The counterapplication

[28] The respondents brought a counterapplication for the ejectment of the applicant from the premises. As already shown, the applicant had been evicted from the premises, and thereafter, without the imprimatur of a court order or the owners’ consent, forcefully regained possession (by changing the locks to the property).

[29] A party cannot unilaterally undo the consequences of execution and then, on the pretence that execution had not yet taken place but is imminent, seek to prevent a further eviction. The Court will not allow its process to be abused in this manner.

[30] The statement that the applicant regained entry onto the premises “due to the interim order”, is obviously wrong. The applicant obtained an interim order staying execution of the warrants of ejectment, not that it may re-enter the premises. It could not have obtained such an order, because the case that it presented to the Magistrate, on oath, was that it had not yet been evicted from the premises.

[31] The applicant had no entitlement to dispossess the respondents of their property in this fashion, and its possession of the property is unlawful.

[32] Although the respondents framed their application along the lines of an interdict, their case, as set out in their papers, is in reality vindicatory in nature. It is common cause that they are the owners of the properties, and that the applicant does not have their permission to occupy the premises. As has been shown above, there is no superior right which the applicant may lay claim to for its possession of the premises. In the result, the respondents are entitled to vindicate their property.9

[33] In the result the respondents are entitled to an order for ejectment.

Conclusion

[34] In my view there is no reason why the costs should not follow the result.

[35] In the result I make the following order:

(1) The application for a stay of eviction under case numbers 1002/2022 and 1003/2022 in the Magistrates’ Court for the District of Brakpan is dismissed.

(2) The Sheriff of this Court is authorised and directed to evict the applicant from the properties known as Erven 64 and 65 Maryvlei Township Extension 12, situated at 33 Greer Street, Vulcania, Brakpan as well as all persons claiming occupations through or under the applicant.
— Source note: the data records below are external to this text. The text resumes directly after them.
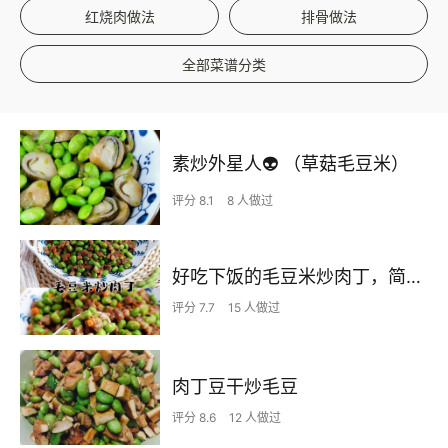
红烧肉做法
排骨做法
全部菜谱分类
素炒外星人👽 （草菇毛豆米）
评分 8.1
8 人做过
好吃下饭的毛豆米炒肉丁，简单美味家常菜
评分 7.7
15 人做过
肉丁豆干炒毛豆
评分 8.6
12 人做过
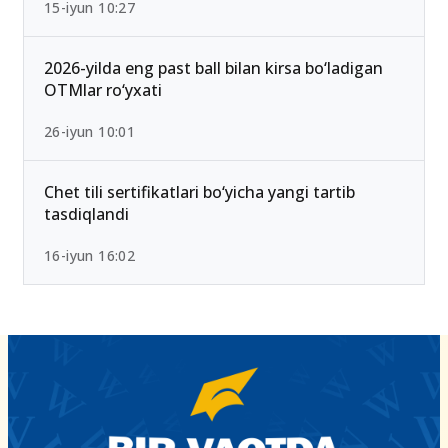
15-iyun 10:27
2026-yilda eng past ball bilan kirsa bo‘ladigan
OTMlar ro‘yxati
26-iyun 10:01
Chet tili sertifikatlari bo‘yicha yangi tartib
tasdiqlandi
16-iyun 16:02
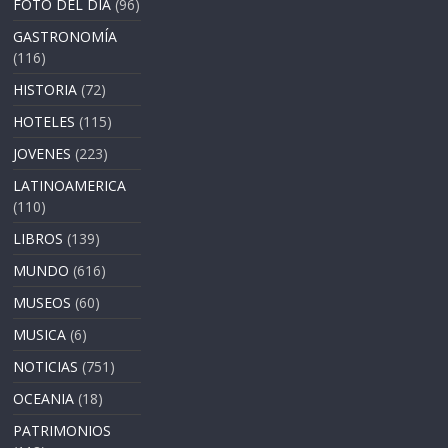
FOTO DEL DÍA
(96)
GASTRONOMÍA
(116)
HISTORIA
(72)
HOTELES
(115)
JOVENES
(223)
LATINOAMERICA
(110)
LIBROS
(139)
MUNDO
(616)
MUSEOS
(60)
MUSICA
(6)
NOTICIAS
(751)
OCEANIA
(18)
PATRIMONIOS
(3) The applicant shall pay the respondents’ costs in respect of both the application and the counterapplication.




______________________________________

A Bester

Acting Judge of the High Court of South Africa

Gauteng Division, Johannesburg





Heard: 10 January 2023

Judgment: 16 January 2023




Counsel for the Applicant: Advocates HP Van Nieuwenhuizen

and A Nadasen

Instructed by: Pisanti Attorneys Inc




Counsel for the Respondent: Advocate G Botha

Instructed by: ODBB Inc Attorneys



1 O’Sullivan v Mantel an Another 1981 (1) SA 664 (W) at 669 B – C.
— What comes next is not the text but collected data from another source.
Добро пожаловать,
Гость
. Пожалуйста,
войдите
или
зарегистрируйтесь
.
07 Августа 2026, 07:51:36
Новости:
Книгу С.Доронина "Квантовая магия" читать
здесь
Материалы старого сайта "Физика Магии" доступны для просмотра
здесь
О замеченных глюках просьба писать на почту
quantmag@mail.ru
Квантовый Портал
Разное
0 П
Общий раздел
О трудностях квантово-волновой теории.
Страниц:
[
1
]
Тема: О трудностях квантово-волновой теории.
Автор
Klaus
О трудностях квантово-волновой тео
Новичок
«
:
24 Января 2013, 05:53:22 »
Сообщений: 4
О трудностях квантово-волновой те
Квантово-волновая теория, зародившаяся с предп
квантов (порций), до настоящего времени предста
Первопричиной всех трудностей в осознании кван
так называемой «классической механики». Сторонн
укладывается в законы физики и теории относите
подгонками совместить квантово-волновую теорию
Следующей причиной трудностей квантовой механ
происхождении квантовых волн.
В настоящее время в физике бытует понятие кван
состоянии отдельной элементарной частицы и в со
2O’Sullivan supra; Makhubedu and Another v Ebrahim 1947 (3) SA 155(T). See especially the comments of Blackwell J in the dissenting judgment in Makhubedu at p 163.

3 See for instance National Sorghum Breweries Limited (t/a Vivo African Breweries) v International Liquor Distributors (Pty) Ltd 2001 (2) SA 232 (SCA) in [2]; Aon v Van den Heever 2018 (6) SA 38 in [22].
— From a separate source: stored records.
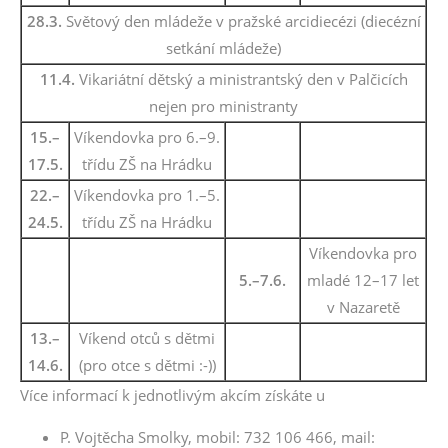
28.3.
Světový den mládeže v pražské arcidiecézi (diecézní
setkání mládeže)
11.4.
Vikariátní dětský a ministrantský den v Palčicích
nejen pro ministranty
15.–
Víkendovka pro 6.–9.
17.5.
třídu ZŠ na Hrádku
22.–
Víkendovka pro 1.–5.
24.5.
třídu ZŠ na Hrádku
Víkendovka pro
5.–7.6.
mladé 12–17 let
v Nazaretě
13.–
Víkend otců s dětmi
14.6.
(pro otce s dětmi :-))
Více informací k jednotlivým akcím získáte u
P. Vojtěcha Smolky, mobil: 732 106 466, mail:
4 See also the statements by Lord Hoffman in Arthur JS Hall & CO (a firm) v Simons; Barratt v Ansell & Others (t/a Woolf Seddon (a firm)); Harris v Scholfield Roberts & Hill (a firm) and Another [2000] 3 All ER 673 (HL) at 701 c – e, cited in CSARS v Hawker Aviation Services Partnership & Others 2005 (5) SA 283 (T) in [46]. The matter was overturned on appeal in CSARS v Hawker Air Services (Pty) Ltd 2006 (4) SA 292 (SCA), but the statements of the principles were not criticised – see para 24 of the SCA Judgment.

5 Gois t/a Shakespeare’s Pub v Van Zyl 2011 (1) SA 148 (LC) in [32]; Road Accident Fund v Strydom 2001 (1) SA 292 (C) at 304 G.

6 Reynders v Rand Bank Bpk 1978 (2) SA 630 (T) at 639 F.

7 National Director of Prosecutions v Basson [2002] 2 All SA 225 (SCA) in [21].

8 Phillips and Others v National Director of Public Prosecutions 2003 (6) SA 447 (SCA) in [29]; Recycling and Economic Development Initiative of South African NPC v Minister of Environmental Affairs 2019 (2) 251 (SCA) in [52].

9 Goudini Chrome (Pty) Ltd v NCC Contracts (Pty) Ltd 1993 (1) SA 77 (A); Chetty v Naidoo 1974 (3) SA 13 (A).